** Entries shown follows **

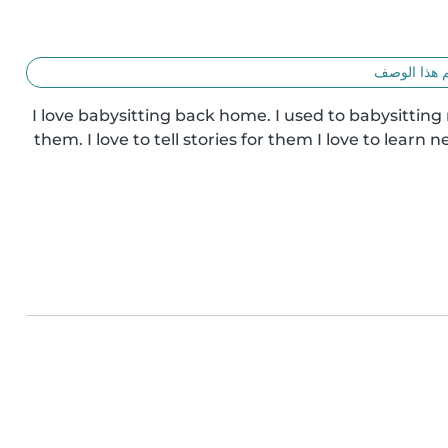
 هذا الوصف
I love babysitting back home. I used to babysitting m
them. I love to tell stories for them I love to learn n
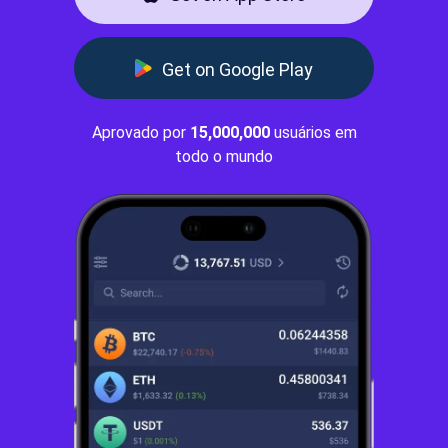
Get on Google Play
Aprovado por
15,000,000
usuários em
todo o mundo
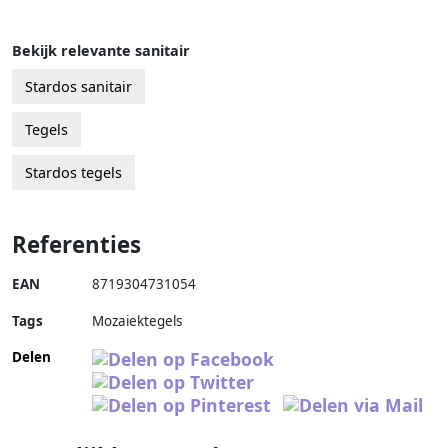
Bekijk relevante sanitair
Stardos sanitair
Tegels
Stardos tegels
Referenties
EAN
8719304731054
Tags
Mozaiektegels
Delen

** End of Entries shown **
** Entries shown follows **

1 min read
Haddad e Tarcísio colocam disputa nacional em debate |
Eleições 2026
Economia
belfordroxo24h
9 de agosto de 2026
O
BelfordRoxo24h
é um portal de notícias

** End of Entries shown **
** Entries shown follows **

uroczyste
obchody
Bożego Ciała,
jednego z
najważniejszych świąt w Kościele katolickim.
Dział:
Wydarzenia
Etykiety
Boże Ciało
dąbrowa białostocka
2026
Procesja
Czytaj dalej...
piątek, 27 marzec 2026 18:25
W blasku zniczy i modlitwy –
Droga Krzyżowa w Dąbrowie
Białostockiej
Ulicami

** End of Entries shown **

### Exercise
Retype the entries above exactly, but only from the line containing "Eleições 2026" through the line containing "é um portal de notícias", both included.

### Solved problem
Eleições 2026
Economia
belfordroxo24h
9 de agosto de 2026
O
BelfordRoxo24h
é um portal de notícias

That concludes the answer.